Published in final edited form as: Cell Rep. 2020 Nov 24;33(8):108411. doi: 10.1016/j.celrep.2020.108411

Figure 6. Mcu−/− Macrophages Exhibit an Abnormal Immunometabolic Shift in Response to Fungal Pathogens.

Figure 6.

(A) Representative FLIM images from before and after C. albicans engulfment. a2% is shown as a shift from blue to red. Scale bar is 10 μm.

(B) Assessment of a2% (reflects NADPH levels) in WT (n = 4) and Mcu−/− (n = 3) BMDMs. Error bars represent SEM; p = 0.0123 at 40 min and p = 0.0038 at 60 min according to Welch’s, two-tailed test.

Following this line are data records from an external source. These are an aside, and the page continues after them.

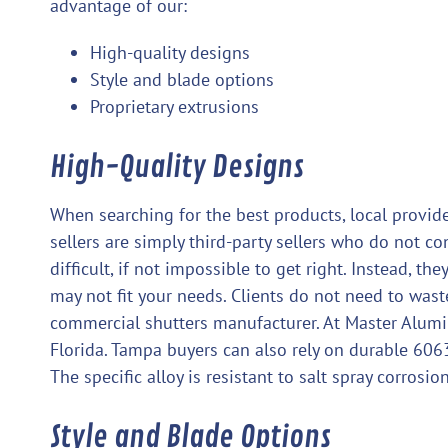
advantage of our:
High-quality designs
Style and blade options
Proprietary extrusions
High-Quality Designs
When searching for the best products, local provide
sellers are simply third-party sellers who do not co
difficult, if not impossible to get right. Instead, 
may not fit your needs. Clients do not need to was
commercial shutters manufacturer. At Master Alumi
Florida. Tampa buyers can also rely on durable 60
The specific alloy is resistant to salt spray corrosio
Style and Blade Options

(C) Mitochondrial oxygen consumption rate (OCR) in WT (n = 4) and Mcu−/− (n = 4) macrophages in response to zymosan. Cells were measured at baseline for 30 min followed by the injection of zymosan. BAM15 (mitochondrial uncoupler) and rotenone and antimycin A injected at indicated times (green arrows).

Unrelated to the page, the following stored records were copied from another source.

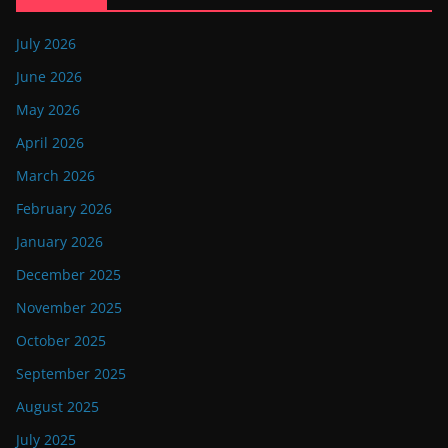
July 2026
June 2026
May 2026
April 2026
March 2026
February 2026
January 2026
December 2025
November 2025
October 2025
September 2025
August 2025
July 2025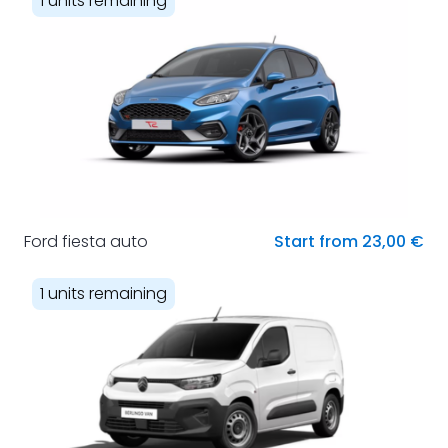
1 units remaining
Ford fiesta auto
Start from 23,00 €
1 units remaining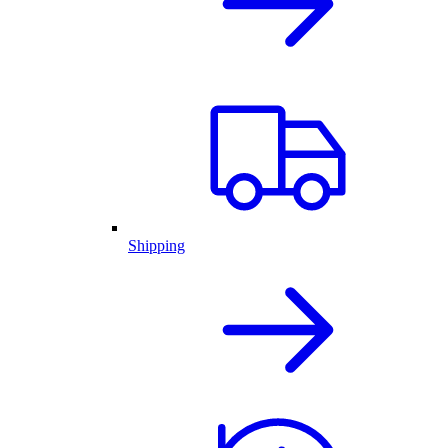
Shipping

(D) Extracellular acidification rate (ECAR) of WT (n = 4) and Mcu−/− (n = 4) macrophages in response to zymosan. Cells were measured at baseline for 30 min followed by the injection of zymosan (green arrow). The gray bar denotes a change in sampling rate from a measurement every 5 min to a measurement every 10 min.

(E) Seahorse bioenergetics profile, shown as relationship of OCR and ECAR, in WT (n = 4) and Mcu−/− (n = 4) BMDMs responding to zymosan.